Questão de Psiquiatria — Transtornos Relacionados a Substâncias — INSTITUTO AOCP 2023
PsiquiatriaTranstornos Relacionados a Substâncias
- Código
- qq970890
- Banca
- INSTITUTO AOCP
- Órgão
- EBSERH
- Ano
- 2023
- Nível
- Superior
- Cargo
- Residência Médica - PRM - Área de Atuação: Psicoterapita/Psiquiatria da Infância e Adolescência/Psiquiatria Forense/Psicogeriatria
Homem, 55 anos, engenheiro, foi levado pela esposa à consulta, a qual queixa do consumo exagerado de álcool do marido. O paciente mostra-se contrariado e diz que veio à consulta apenas por insistência da esposa para tratar de “ansiedade”. A esposa diz que o marido toma bebidas alcoólicas desde a adolescência e, ao longo dos anos, em alguns eventos sociais ou atividades de lazer, bebia a ponto de ficar fortemente embriagado e não se lembrar no dia seguinte do que fez. Fala que, há 10 anos, o paciente vem gradualmente aumentando a frequência e quantidade de álcool ingerida. Já, há mais de um ano, o uso é “difícil o dia que não bebe” e costuma tomar no mínimo 6 latas de cerveja ou então 4 a 5 doses de uísque. O paciente não vê problemas no seu padrão de uso, pois só bebe fora do trabalho e “nunca mistura” diferentes tipos de bebida alcoólica (exceto em festas e eventos sociais). Já a esposa diz que tanto ela quanto os filhos do casal incomodam-se muito com o quanto o paciente bebe e cita que ele costuma ficar irritado, agressivo verbalmente e inadequado socialmente. O paciente novamente discorda e diz que fica irritado porque falam para ele parar de beber. Ele também já teve alguns tremores de mãos se fica um dia sem beber.Para esse paciente, nesse momento, qual é a atitude ou intervenção mais correta a ser tomada pelo entrevistador?
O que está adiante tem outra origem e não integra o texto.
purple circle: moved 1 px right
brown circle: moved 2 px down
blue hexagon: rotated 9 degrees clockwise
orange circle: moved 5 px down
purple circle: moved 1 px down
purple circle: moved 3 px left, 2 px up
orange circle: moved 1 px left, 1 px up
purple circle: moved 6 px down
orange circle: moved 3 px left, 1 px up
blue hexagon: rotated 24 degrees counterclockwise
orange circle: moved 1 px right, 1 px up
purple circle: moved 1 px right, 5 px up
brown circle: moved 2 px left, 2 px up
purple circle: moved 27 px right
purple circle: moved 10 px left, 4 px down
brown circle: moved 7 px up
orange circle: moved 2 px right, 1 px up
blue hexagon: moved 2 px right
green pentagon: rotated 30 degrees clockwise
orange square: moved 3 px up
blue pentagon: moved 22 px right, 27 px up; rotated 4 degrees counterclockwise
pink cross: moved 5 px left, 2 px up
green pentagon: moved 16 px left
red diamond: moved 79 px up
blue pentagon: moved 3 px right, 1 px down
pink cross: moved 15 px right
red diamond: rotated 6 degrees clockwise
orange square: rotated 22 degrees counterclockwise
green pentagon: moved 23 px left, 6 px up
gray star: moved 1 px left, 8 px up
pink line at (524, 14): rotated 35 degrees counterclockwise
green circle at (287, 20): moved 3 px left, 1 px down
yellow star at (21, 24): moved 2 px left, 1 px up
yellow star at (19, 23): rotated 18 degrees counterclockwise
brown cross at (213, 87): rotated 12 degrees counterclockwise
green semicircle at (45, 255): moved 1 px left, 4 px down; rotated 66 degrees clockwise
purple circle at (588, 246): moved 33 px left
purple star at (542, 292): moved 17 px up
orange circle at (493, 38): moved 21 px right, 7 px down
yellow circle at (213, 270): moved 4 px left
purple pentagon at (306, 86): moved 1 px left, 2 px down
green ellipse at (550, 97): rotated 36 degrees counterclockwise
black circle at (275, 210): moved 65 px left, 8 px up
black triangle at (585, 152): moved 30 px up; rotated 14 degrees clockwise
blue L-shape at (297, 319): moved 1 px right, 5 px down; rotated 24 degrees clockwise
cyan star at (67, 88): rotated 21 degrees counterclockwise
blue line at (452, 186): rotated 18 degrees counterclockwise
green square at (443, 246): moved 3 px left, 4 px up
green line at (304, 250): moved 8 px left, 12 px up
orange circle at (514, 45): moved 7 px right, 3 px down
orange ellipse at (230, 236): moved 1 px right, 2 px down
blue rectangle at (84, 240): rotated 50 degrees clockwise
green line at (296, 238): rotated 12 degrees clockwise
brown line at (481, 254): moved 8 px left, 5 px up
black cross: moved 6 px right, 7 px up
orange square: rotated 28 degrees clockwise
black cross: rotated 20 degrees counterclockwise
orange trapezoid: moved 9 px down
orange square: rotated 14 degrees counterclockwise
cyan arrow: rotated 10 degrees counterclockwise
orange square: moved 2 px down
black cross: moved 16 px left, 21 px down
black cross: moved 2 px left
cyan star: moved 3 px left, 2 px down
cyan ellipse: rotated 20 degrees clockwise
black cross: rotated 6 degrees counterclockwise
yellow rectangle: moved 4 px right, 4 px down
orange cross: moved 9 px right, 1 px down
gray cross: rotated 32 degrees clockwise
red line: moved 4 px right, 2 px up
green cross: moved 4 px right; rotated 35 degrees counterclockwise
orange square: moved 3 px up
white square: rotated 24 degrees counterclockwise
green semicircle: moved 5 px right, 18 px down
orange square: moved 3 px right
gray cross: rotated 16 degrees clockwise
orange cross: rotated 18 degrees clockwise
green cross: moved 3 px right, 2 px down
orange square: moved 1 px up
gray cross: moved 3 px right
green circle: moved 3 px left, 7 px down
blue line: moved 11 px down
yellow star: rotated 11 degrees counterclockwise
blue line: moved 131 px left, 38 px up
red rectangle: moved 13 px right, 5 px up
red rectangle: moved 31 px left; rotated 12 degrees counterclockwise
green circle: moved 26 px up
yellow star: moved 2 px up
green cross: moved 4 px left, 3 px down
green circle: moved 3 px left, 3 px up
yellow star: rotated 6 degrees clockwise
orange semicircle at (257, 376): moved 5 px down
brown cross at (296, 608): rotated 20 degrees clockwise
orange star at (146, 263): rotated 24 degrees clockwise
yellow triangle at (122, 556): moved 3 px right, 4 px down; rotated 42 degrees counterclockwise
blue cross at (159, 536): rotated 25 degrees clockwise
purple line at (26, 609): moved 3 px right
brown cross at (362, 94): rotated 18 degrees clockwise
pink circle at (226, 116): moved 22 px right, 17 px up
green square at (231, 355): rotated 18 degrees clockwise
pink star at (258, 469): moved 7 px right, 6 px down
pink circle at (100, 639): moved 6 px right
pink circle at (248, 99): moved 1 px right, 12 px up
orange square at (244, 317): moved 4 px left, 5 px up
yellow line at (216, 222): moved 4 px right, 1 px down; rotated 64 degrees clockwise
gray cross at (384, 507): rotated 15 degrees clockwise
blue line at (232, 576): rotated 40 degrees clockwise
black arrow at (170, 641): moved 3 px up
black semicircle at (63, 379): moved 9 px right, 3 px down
- ANão focar inicialmente na modificação comportamental. Informar sobre os problemas do uso de álcool ao paciente e procurar aumentar as preocupações negativas com o uso.
- BPrescrever naltrexona, topiramato e benzodiazepínico e encaminhar para psicoterapia.
- CAconselhar redução da quantidade ingerida, procurar grupo de ajuda-mútua (alcoólicos anônimos) e psicoterapia.
- DEncaminhar para psicoterapia familiar, tirando o foco do paciente, conquistando, assim, sua confiança.
- EAumentar a responsabilidade do paciente pela mudança e ajudá-lo na elaboração de um plano de ação específico, optando pela linha de ação mais aceitável, acessível, adequada e eficaz.